A pesare sul cambio di passo, oltre all’avvenuto raggiungimento degli obiettivi europei del
pacchetto 20-20-20 senza bisogno dell’energia dei deserti, c’è anche l’instabilità politica, che
negli ultimi due anni ha messo in fuga investitori e capitali: secondo l’OCSE, solo tra il 2010 e il 2011, gli
investimenti diretti stranieri hanno subito una riduzione del 60%. “La primavera araba ha
congelato la situazione, facendo raffreddare anche gli investitori più entusiasti, come i
tedeschi e i francesi”, riflette Vigotti. Per le aziende e i soggetti raccolti nell’associazione serve un
approccio diverso: “L’idea iniziale di Desertec appariva come una cosa calata dall’alto, eurocentrica, e
necessitava oltretutto di ingenti investimenti e infrastrutture che oggi nei Paesi MENA non ci sono.

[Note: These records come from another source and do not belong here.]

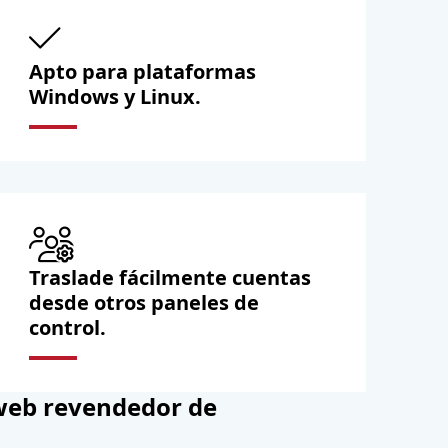
Apto para plataformas
Windows y Linux.
Traslade fácilmente cuentas
desde otros paneles de
control.
web revendedor de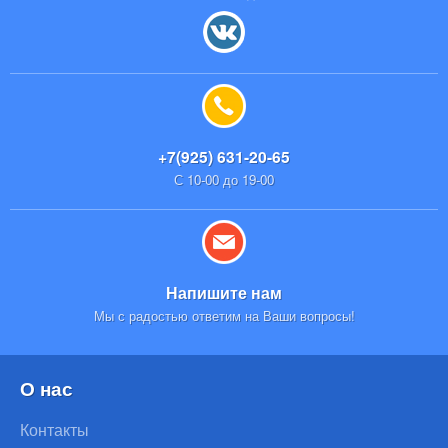
+7(925) 631-20-65
С 10-00 до 19-00
Напишите нам
Мы с радостью ответим на Ваши вопросы!
О нас
Контакты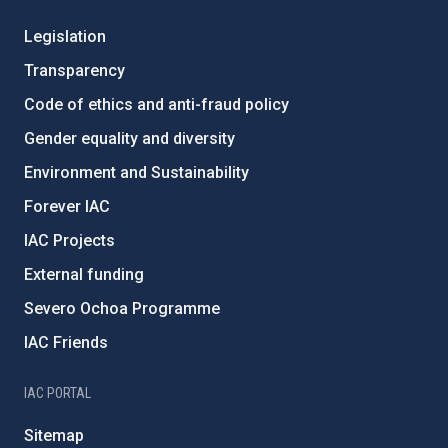
Legislation
Transparency
Code of ethics and anti-fraud policy
Gender equality and diversity
Environment and Sustainability
Forever IAC
IAC Projects
External funding
Severo Ochoa Programme
IAC Friends
IAC PORTAL
Sitemap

La
nostra proposta è quindi di iniziare a fare partnership e joint venture per costruire
impianti più piccoli, da 50 o 100 MW, e rimandare il progetto originale di 20 o 30 anni”,
quando l’importazione di energia rinnovabile potrebbe aiutare effettivamente l’Europa a raggiungere gli
obiettivi ancora più ambiziosi che l’Ue porrà dopo il 2020. In quel momento, si prevede, le rinnovabili si
saranno largamente diffuse anche nel Nord Africa e del Medio oriente, e quei Paesi potranno essere
coinvolti in modo più paritario.
Le aziende italiane stanno seguendo questa strategia: “Enel Green Power partecipa alle gare in
Marocco per la costruzione di nuovi impianti rinnovabili. Italgen, del gruppo Italcementi, realizza in
Maghreb pale eoliche per alimentare i propri cementifici”. E il settore delle energie sostenibili
potrebbe essere anche la via per soddisfare la richiesta di maggiore occupazione dei
cittadini nordafricani e mediorientali, emersa con la Primavera araba e destinata ad aumentare:
una persona su tre a Sud del Mediterraneo ha meno di 15 anni e il numero di questa fascia di
popolazione supera il totale dei cittadini europei; inoltre, il numero di giovani che tra pochi anni
cercherà un lavoro supera il numero di posti di lavoro attuali. “Studi dell’OECD mostrano come i
progetti di energia rinnovabile abbiano più alte intensità di lavoro per unità di capacità
installata di quelli dei tradizionali combustibili fossili: per la produzione della stessa quantità
di MWh gli impianti fotovoltaici utilizzano almeno cinque volte più forza lavoro che gli impianti
tradizionali a carbone. Per l’eolico, si tratta del doppio. Inoltre i benefici sarebbero sia per la
manodopera qualificata che per quella più generica”, spiegano Roberto Vigotti e l’analista Roberta
Lusardi di Res4Med.
C’è ancora un nodo, però, che rimane da sciogliere: quello dell’accettazione di questi progetti da parte
dei cittadini. “Bisogna informarli – conclude il segretario generale, che le rinnovabili servono a creare
posti di lavoro e a ridurre l’inquinamento, altrimenti succede che questi impianti vengono percepiti
come frutto di inciuci tra la classe dirigente e le imprese straniere. In Marocco, per esempio, un campo
solare che si sta costruendo nel deserto e che fornirà energia ai centri abitati viene paragonato alla
grande moschea di Casablanca, fatta costruire dal re completamente a spese dei cittadini”.